Gratitude, Silver-Linings & Cynicism

Do you roll your eyes when someone says to be grateful or to practice gratitude?

I know I definitely can. It can feel really patronizing, invalidating, condescending, generic, and so much more. Gratitude practices so often get used in a spiritually bypassing way that a lot of us just view them as fluff, so we don’t give them a second thought. Our cynical mind kicks in. Let’s talk about why.

We’ve all had that experience where we’re talking to a friend or family member about something that is tough, that we’re struggling with, that we’re upset about and they respond with the ‘silver lining’ of the situation. They tell you to look on the bright side, to be grateful that it’s not worse, etc. The toxic positivity rolls in.

You might be left feeling a few different ways:

  • like your feelings, emotions, and/or thoughts are completely invalid
  • shameful for not being grateful
  • like you have to explain your feelings or defend them so they see you are worthy of these feelings of discontentment
  • ultimately, a little unsafe, unseen, unheard, and unsupported

Now, while the intention of the person you’re talking to might be to help you ‘be positive,’ the impact is usually pretty far from that, and really just points to their inability to step into discomfort, to be present, and to let you feel the emotions that you feel. They might be inappropriately taking responsibility for managing your emotions for you; or they might just be trying to get you to stop talking. My point is, it’s not about you. Their response is 100% about them (even though it affects you). So, what do we do with that?

Well…it depends. Perhaps you use that as an opportunity to tell that person how you really feel, “when you ‘silver line’ my negative experience, it makes me feel like my feelings aren’t valid.” Maybe that person will truly be able to hear that, and maybe not.* Perhaps you just learn that this person hasn’t proven themselves to be a safe person to discuss things with, and hopefully, with time, that will change.

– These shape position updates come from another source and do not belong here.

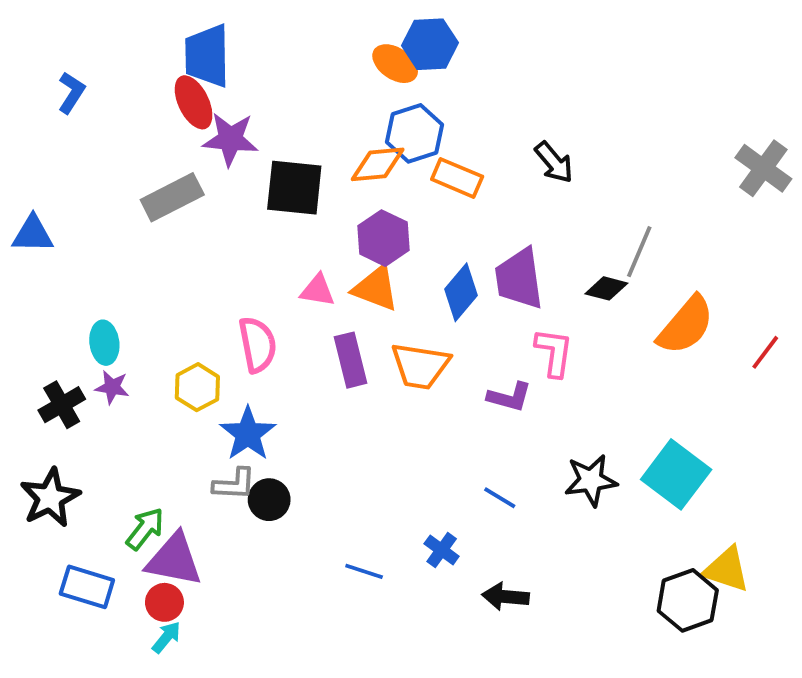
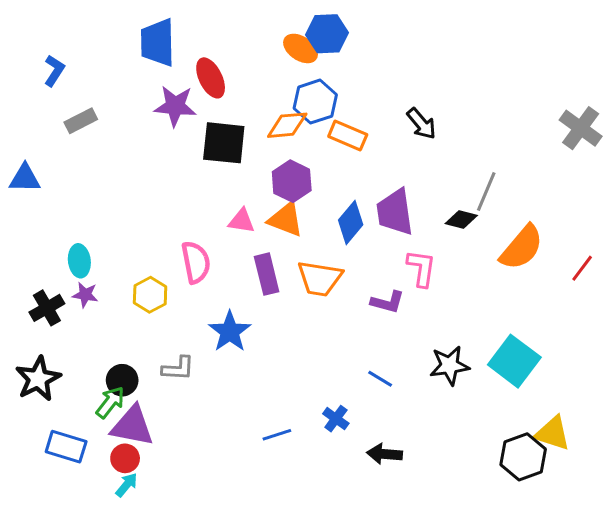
red ellipse: (194, 102) -> (211, 78), moved
gray rectangle: (172, 197) -> (81, 121), moved, size x0.7
blue star: (248, 434) -> (230, 332), moved
black circle: (269, 500) -> (122, 380), moved
blue line: (364, 571) -> (277, 435), turned -36

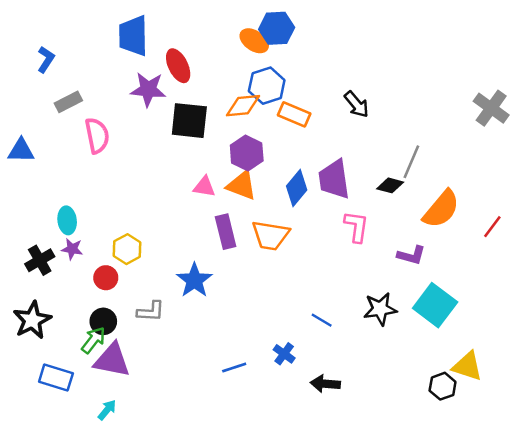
pink semicircle: (196, 262) -> (97, 136), moved
purple L-shape: (387, 302) -> (411, 255), moved
black hexagon: (523, 457) -> (443, 386), size x0.7
red circle: (125, 458) -> (106, 278), moved

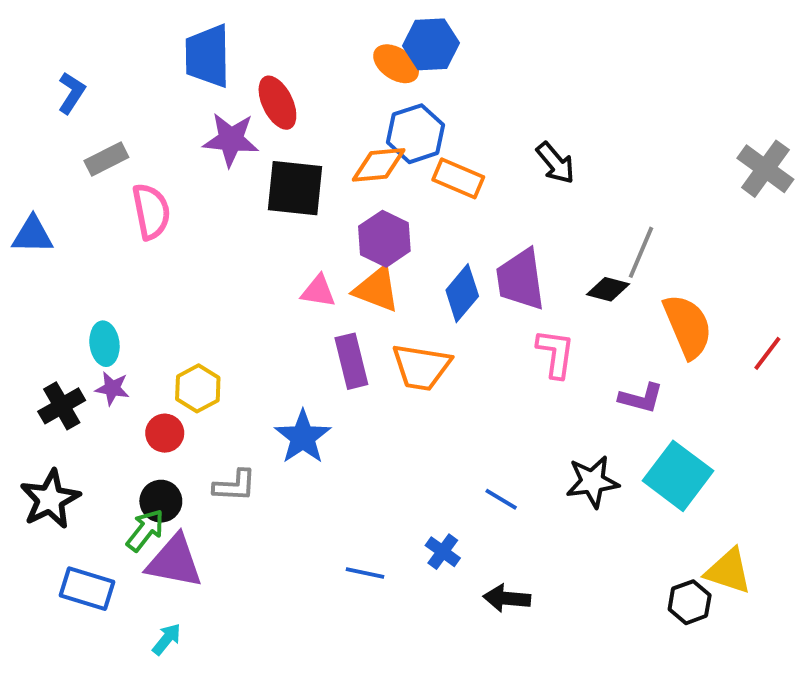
orange semicircle: (441, 209) -> (688, 326), turned -63
blue line: (234, 368) -> (365, 573), turned 30

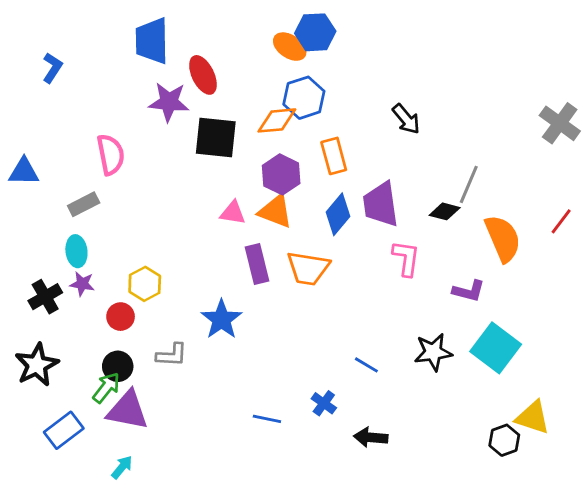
gray rectangle: (106, 159) -> (84, 204), moved
orange rectangle: (458, 178) -> (334, 156), moved, turned 52
red line: (767, 353) -> (561, 221), moved
blue rectangle: (87, 589) -> (64, 430), turned -54

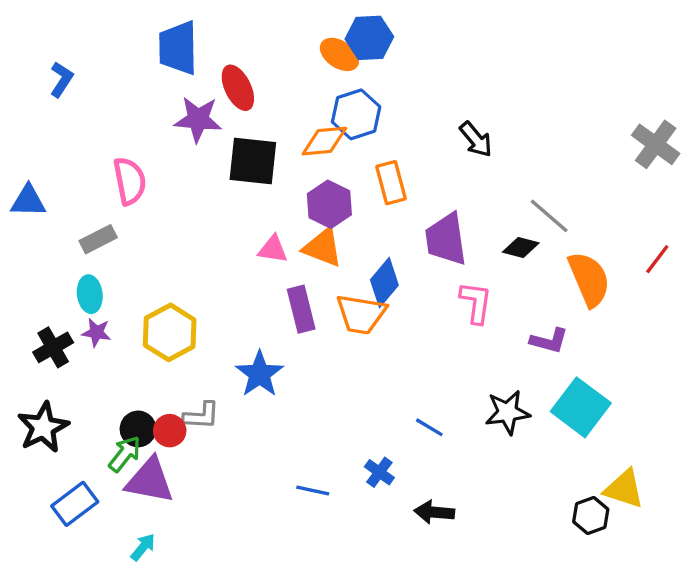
gray line: (469, 184) -> (549, 216), turned -72
blue diamond: (338, 214) -> (384, 282), moved
yellow hexagon: (145, 284) -> (170, 332), size x1.4
red circle: (121, 317) -> (170, 431), moved

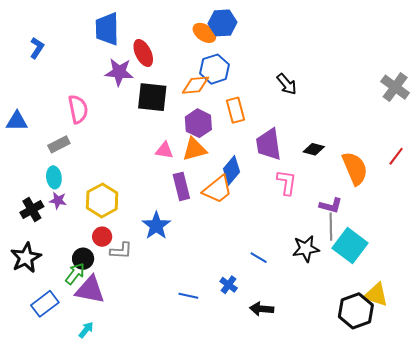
gray line: (549, 216) -> (331, 227), moved, turned 48
orange triangle: (323, 248) -> (194, 149), turned -36
orange trapezoid: (361, 314) -> (217, 189), turned -48
red circle: (170, 431) -> (102, 237), moved
black hexagon: (591, 516) -> (356, 311), size x1.6

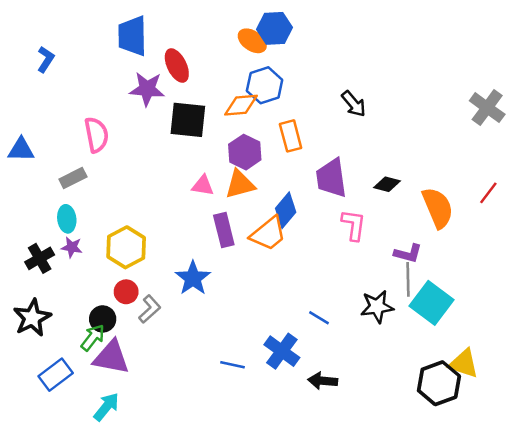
gray L-shape: (121, 251) -> (150, 309), turned -45
blue cross: (229, 285) -> (282, 351), size x1.6
cyan arrow: (86, 330) -> (106, 407), size x1.4

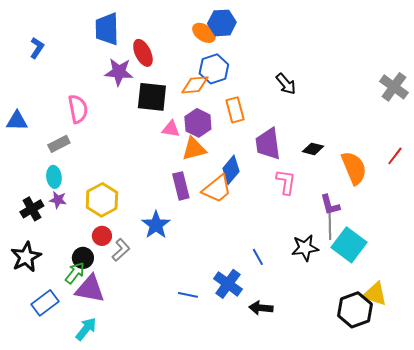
pink triangle: (203, 185) -> (171, 129), moved
purple L-shape: (408, 253) -> (330, 205), turned 60
blue line: (319, 318) -> (258, 257), turned 30

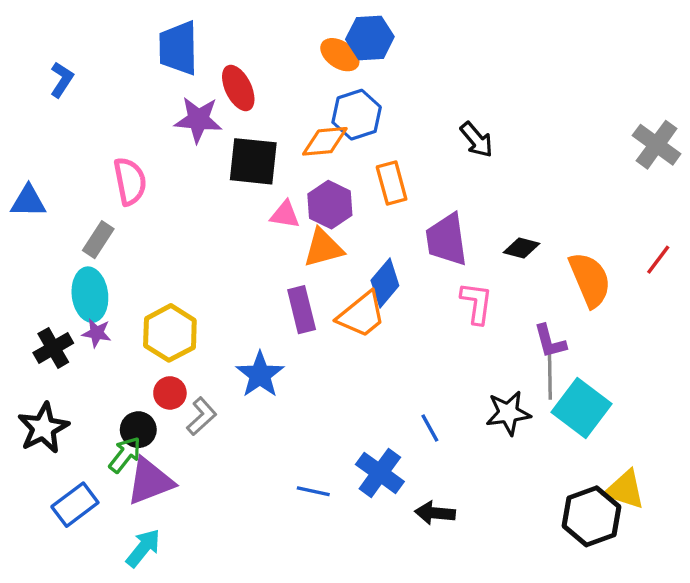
gray rectangle: (59, 144) -> (98, 240), turned -30
cyan ellipse: (54, 177) -> (90, 295), size x1.4
purple triangle: (90, 289) -> (150, 481), turned -32

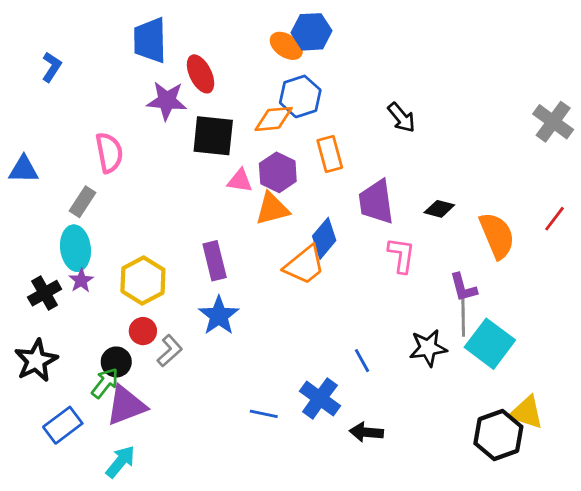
purple rectangle: (302, 310) -> (215, 261), moved
purple star: (97, 333) -> (81, 280), turned 30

Talk with the folks who are safe, who will see and hear you. Talk with your therapist. Talk with yourself and find inner validation. Journal. Move your body. Express your feelings, thoughts, and emotions in ways that feel safe for you. And then, find a way to practice gratitude in a way that feels right for you; a way that doesn’t bypass the tough stuff; a way that doesn’t invalidate your experiences.**

For me, a gratitude practice looks like sitting in stillness after doing some movement and breathing, and mentally listing the things I’m grateful for. And y’all, I get really granular with this. I’m thankful to have a roof over my head. I’m grateful to have access to good, quality food. I’m thankful for my health, for my body and all the fun things it lets me do. I’m grateful for my practice, my students, and the opportunity to pursue further education in yoga and ayurveda. But here’s the thing, being grateful for all of these things doesn’t take away the shitty stuff. It doesn’t make my trauma disappear, it doesn’t remove difficult situations, and it doesn’t mean I don’t have hard days. It just helps me see the ‘both and’ of it all. Gratitude and frustration can coexist. Being thankful and processing grief don’t negate each other. Allow the space for all of it.

Have you had experiences of folks ‘silver-lining’ you? Have you been the ‘silver-liner?’

What does a gratitude practice look like for you? How has it affected you?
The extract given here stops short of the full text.